Research on open-source software evolution gained popularity in the last decade focusing on the theoretical determining factors. Additional works studied growth patterns modeling using time series techniques on small projects and metrics samples or non-openly available larger datasets. Limitations in reproducibility and scalability of these methodologies add to the lack of research on time series methodologies applied to open-source software evolution. Thus, time series approaches from different domains are needed to address the multivariate nature of larger and variable samples of open-source projects and metrics time series data. This thesis aims to provide a reproducible and scalable framework to support researchers in studying open-source software evolution using patterns modeling, time series merging, multivariate time series clustering and multivariate time series forecasting. An openly available dataset of 1328 projects is built using relevant metrics extracted from a systematic literature review. The metrics time series are segmented and clustered to obtain generalized growth patterns: Steep; Shallow; Plateau.
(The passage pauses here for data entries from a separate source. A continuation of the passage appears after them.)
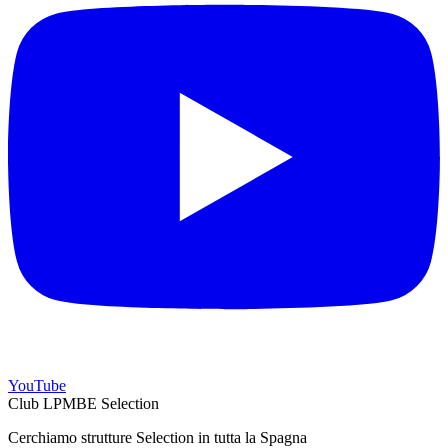
YouTube
Club LPMBE Selection
Cerchiamo strutture Selection in tutta la Spagna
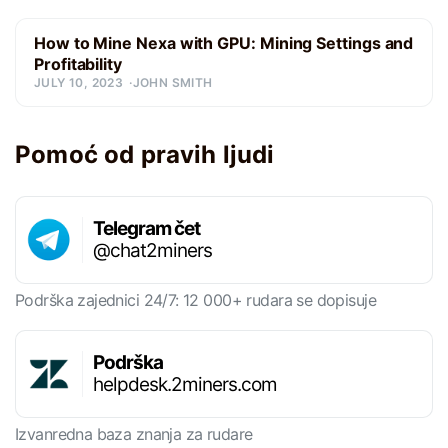
How to Mine Nexa with GPU: Mining Settings and
Profitability
JULY 10, 2023
JOHN SMITH
Pomoć od pravih ljudi
Telegram čet
@chat2miners
Podrška zajednici 24/7: 12 000+ rudara se dopisuje
Podrška
helpdesk.2miners.com
Izvanredna baza znanja za rudare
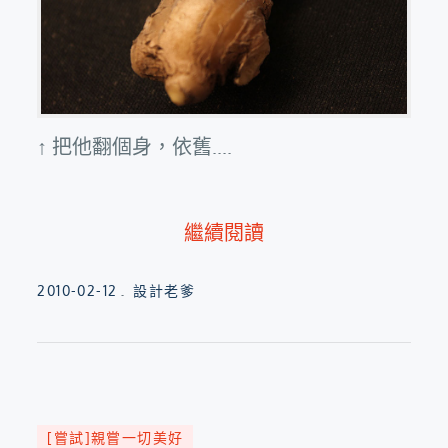
↑ 把他翻個身，依舊....
繼續閱讀
Posted
2010-02-12
設計老爹
on
[嘗試]親嘗一切美好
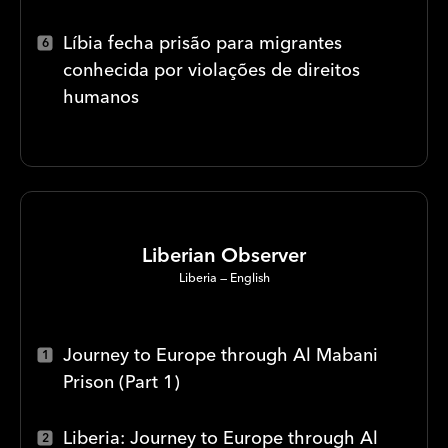
Líbia fecha prisão para migrantes
conhecida por violações de direitos
humanos
Liberian Observer
Liberia
English
Journey to Europe through Al Mabani
Prison (Part 1)
Liberia: Journey to Europe through Al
The sequence of patterns and their correlation are used to create three project clusters, from which prediction models for all metrics are trained to perform multivariate time series forecasting. Experiment results give confidence over the reproducibility and the scalability of the framework and show how the pattern shifts can be linked to real events in projects' histories. The thesis provides an additional perspective on open-source software evolution and can serve as a starting point for further studies.